Transcribed page contents:
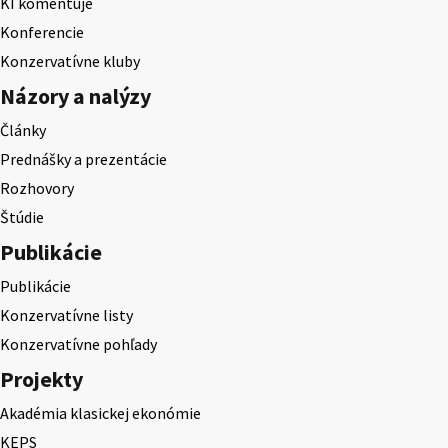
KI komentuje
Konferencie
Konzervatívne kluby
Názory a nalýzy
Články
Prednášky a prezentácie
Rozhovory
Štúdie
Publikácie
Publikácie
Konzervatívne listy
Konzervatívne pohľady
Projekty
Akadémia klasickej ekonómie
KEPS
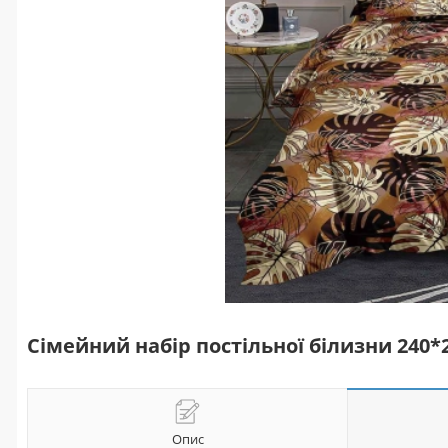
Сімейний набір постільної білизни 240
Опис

--

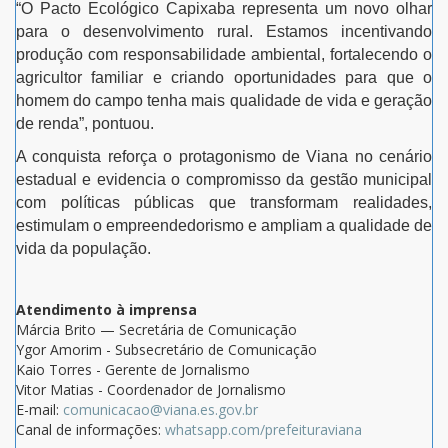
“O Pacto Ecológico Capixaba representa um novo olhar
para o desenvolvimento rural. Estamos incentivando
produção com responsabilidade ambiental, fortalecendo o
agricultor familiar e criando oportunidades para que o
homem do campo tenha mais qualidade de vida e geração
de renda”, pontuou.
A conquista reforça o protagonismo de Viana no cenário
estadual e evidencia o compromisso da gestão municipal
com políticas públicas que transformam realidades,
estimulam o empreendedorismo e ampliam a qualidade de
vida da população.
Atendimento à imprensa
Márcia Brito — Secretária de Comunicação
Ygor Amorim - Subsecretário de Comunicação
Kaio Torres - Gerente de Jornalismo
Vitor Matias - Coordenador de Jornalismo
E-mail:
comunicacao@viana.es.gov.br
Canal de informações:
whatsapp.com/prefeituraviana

Your assignment
Tally the lines of the records that contain the word "qualidade" and state the total alone.

Task response
2